Neural Network Augmented Compartmental Pandemic Models
This work addresses the need for more accurate and computationally efficient pandemic modeling tools for epidemiologists and policymakers, though it is incremental as it builds on existing SIR models.
The paper tackles the limitations of traditional SIR models in epidemiology by introducing a neural network augmented SIR model that incorporates non-pharmaceutical interventions and weather effects, demonstrating improved predictive power for COVID-19 in Austria from March 2020 to March 2021.

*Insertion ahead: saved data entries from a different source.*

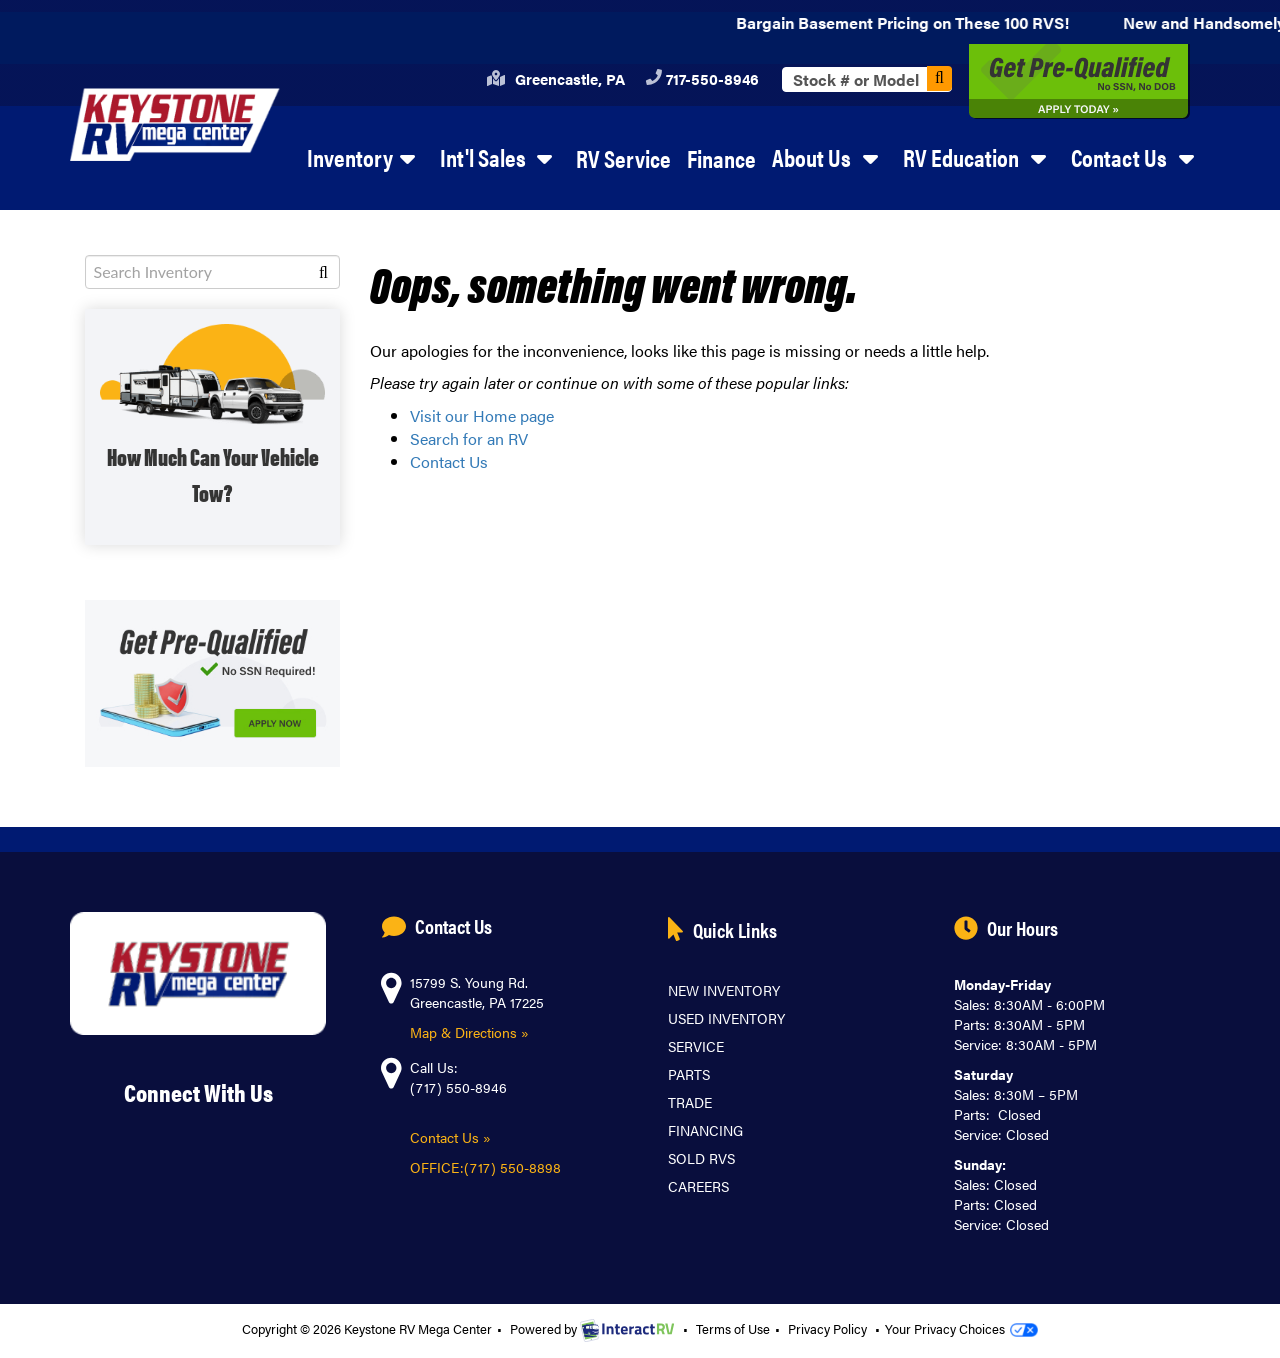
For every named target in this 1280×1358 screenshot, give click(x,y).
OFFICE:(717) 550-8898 (487, 1167)
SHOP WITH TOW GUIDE (212, 427)
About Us (828, 157)
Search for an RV (469, 438)
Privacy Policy (827, 1328)
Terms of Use (733, 1328)
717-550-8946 (702, 78)
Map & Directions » (469, 1032)
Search (939, 78)
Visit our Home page (482, 415)
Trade (690, 1102)
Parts (689, 1074)
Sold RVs (701, 1158)
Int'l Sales (500, 157)
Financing (705, 1130)
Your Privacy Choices (961, 1328)
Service (696, 1046)
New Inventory (724, 990)
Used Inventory (726, 1018)
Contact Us (1136, 157)
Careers (698, 1186)
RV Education (978, 157)
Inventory (365, 157)
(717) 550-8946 (458, 1087)
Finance (721, 158)
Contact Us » (450, 1137)
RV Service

Compartmental models are a tool commonly used in epidemiology for the mathematical modelling of the spread of infectious diseases, with their most popular representative being the Susceptible-Infected-Removed (SIR) model and its derivatives. However, current SIR models are bounded in their capabilities to model government policies in the form of non-pharmaceutical interventions (NPIs) and weather effects and offer limited predictive power. More capable alternatives such as agent based models (ABMs) are computationally expensive and require specialized hardware. We introduce a neural network augmented SIR model that can be run on commodity hardware, takes NPIs and weather effects into account and offers improved predictive power as well as counterfactual analysis capabilities. We demonstrate our models improvement of the state-of-the-art modeling COVID-19 in Austria during the 03.2020 to 03.2021 period and provide an outlook for the future up to 01.2024.